Problem to work on:
What follows is a set of entries; retype all of them exactly.

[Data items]
*-*-*
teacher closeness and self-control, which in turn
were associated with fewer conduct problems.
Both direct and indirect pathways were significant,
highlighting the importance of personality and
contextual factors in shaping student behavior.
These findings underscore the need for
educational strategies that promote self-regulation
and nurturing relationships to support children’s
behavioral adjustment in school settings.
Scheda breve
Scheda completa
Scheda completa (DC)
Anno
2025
*-*-*
Answer to the problem:
teacher closeness and self-control, which in turn
were associated with fewer conduct problems.
Both direct and indirect pathways were significant,
highlighting the importance of personality and
contextual factors in shaping student behavior.
These findings underscore the need for
educational strategies that promote self-regulation
and nurturing relationships to support children’s
behavioral adjustment in school settings.
Scheda breve
Scheda completa
Scheda completa (DC)
Anno
2025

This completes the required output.